Feature flag: `debug_prints` enables debug output during parsing.
## Architecture
The crate has two core modules (`src/html/` and `src/xpath/`) plus a small `vecpointer` utility. The `#![warn(missing_docs)]` lint is enabled at the crate root.
### HTML Module (`src/html/`)
Parses HTML text into an arena-based tree (`indextree` crate).
- **`HtmlDocument`** — owns the arena tree; has a `root_node: DocumentNode`
- **`DocumentNode`** — wrapper around `indextree::NodeId`; provides `children()`, `parent()`, `get_text()`, `get_all_text()`
- **`HtmlNode`** — enum: `Tag(HtmlTag)` | `Text(HtmlText)`. Text nodes are separate to preserve ordering in mixed content.
- **Grammar subsystem** (`src/html/grammar/`):
- **Tokenizer** (`tokenizer/`) — state-machine HTML tokenizer per WHATWG spec, including named character references
- **Parser** (`mod.rs`) — main parsing logic with WHATWG insertion modes
- **Document builder** (`document_builder.rs`) — constructs the tree from token stream
- **Insertion modes** (`insertion_mode_impls/`) — WHATWG tree construction insertion modes (in_body is the largest)
- Key constants: `VOID_TAGS`, `SPECIAL_ELEMENTS`, `GENERATE_IMPLIED_END_TAG_TYPES`, `ELEMENT_IN_SCOPE_TYPES` (defined via `once_cell::Lazy`)
### XPath Module (`src/xpath/`)
Parses XPath strings and evaluates them against an `XpathItemTree` (converted from `HtmlDocument`).
- **`Xpath`** — compiled XPath expression; call `.apply(&XpathItemTree)` to evaluate
- **`XpathItemTree`** — tree structure mirroring the HTML document for XPath evaluation; created via `XpathItemTree::from(&document)`
- **Grammar subsystem** (`src/xpath/grammar/`, ~70 files):
- `expressions/` — all expression types (path, logical, comparison, arithmetic, conditional, for/let, quantified, postfix, etc.)
- `expressions/path_expressions/steps/axes/` — forward axes (child, descendant, attribute, descendant-or-self) and reverse axes (parent)
- `data_model/` — XPath node types (document, element, text, attribute, comment, PI)
- `types/` — XPath type system (sequence types, element/attribute tests)
- `terminal_symbols.rs` — token definitions
- `recipes.rs`, `whitespace_recipes.rs` — nom parser combinator helpers
- `xml_names.rs` — XML name validation
### Parsing Approach
Both modules use **nom** parser combinators extensively.
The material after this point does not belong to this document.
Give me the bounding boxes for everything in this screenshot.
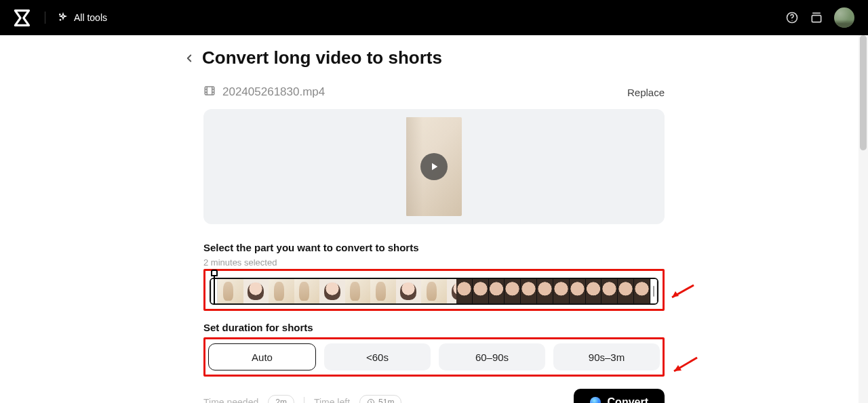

The `recipes.rs` and `whitespace_recipes.rs` modules provide reusable combinator patterns. The HTML tokenizer uses a state machine pattern, while XPath parsing is a recursive descent grammar built from nom combinators.
## Test Structure
- `tests/html_tests/` — HTML parsing correctness
- `tests/xpath_tests/` — XPath parsing and evaluation (many sub-files: predicates, axes, functions, type matching, etc.)
- `tests/test_framework/` — shared test utilities for document comparison
- `tests/samples/` — sample HTML files for integration tests
- `tests/lxml_tests/` — Python reference tests comparing against lxml
- `tests/stack_overflow_tests/` — separate Cargo project for Windows stack overflow regression
Tests use `indoc` for readable multi-line HTML strings and `proptest` for property-based testing.
## Reference Specifications (`.context/`)
The `.context/` directory (gitignored) contains downloaded W3C specifications for offline reference. New resources can be added here as needed to avoid refetching.
Current contents:
- `xpath-31-spec.html` — [XPath 3.1](https://www.w3.org/TR/2017/REC-xpath-31-20170321/) (W3C Recommendation)
- `xpath-datamodel-31-spec.html` — [XPath Data Model 3.1](https://www.w3.org/TR/2017/REC-xpath-datamodel-31-20170321/) (W3C Recommendation)
- `xpath-functions-31-spec.html` — [XPath Functions and Operators 3.1](https://www.w3.org/TR/2017/REC-xpath-functions-31-20170321/) (W3C Recommendation)
## Features Backlog
[`docs/features-backlog.md`](docs/features-backlog.md) tracks spec gaps, known limitations, and design decisions for both the HTML parser and XPath evaluator. Check it before implementing new features to avoid duplicating known issues.
## CI
GitHub Actions (`.github/workflows/rust.yml`): runs `cargo test` in a devcontainer on ubuntu-latest, plus stack overflow tests on windows-latest with Rust nightly.